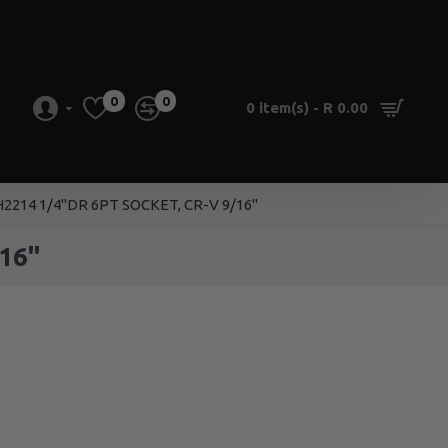
0
0
0 item(s) - R 0.00
2214 1/4''DR 6PT SOCKET, CR-V 9/16''
16''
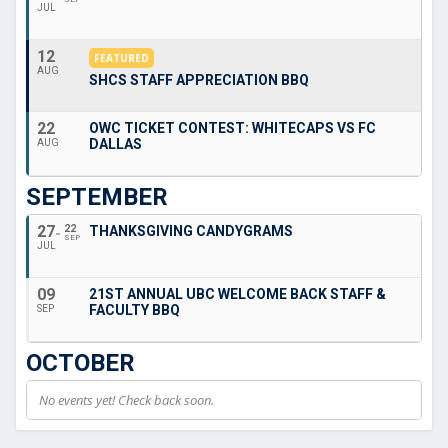
JUL
12
FEATURED
AUG
SHCS STAFF APPRECIATION BBQ
22
OWC TICKET CONTEST: WHITECAPS VS FC
DALLAS
AUG
SEPTEMBER
27
22
THANKSGIVING CANDYGRAMS
SEP
JUL
09
21ST ANNUAL UBC WELCOME BACK STAFF &
FACULTY BBQ
SEP
OCTOBER
No events yet! Check back soon.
------------
- **Your assignment**: Return every record exactly, without the pictures.

- **Answer area**:
0
0
0 item(s) - R 0.00
2214 1/4''DR 6PT SOCKET, CR-V 9/16''
16''
JUL
12
FEATURED
AUG
SHCS STAFF APPRECIATION BBQ
22
OWC TICKET CONTEST: WHITECAPS VS FC
DALLAS
AUG
SEPTEMBER
27
22
THANKSGIVING CANDYGRAMS
SEP
JUL
09
21ST ANNUAL UBC WELCOME BACK STAFF &
FACULTY BBQ
SEP
OCTOBER
No events yet! Check back soon.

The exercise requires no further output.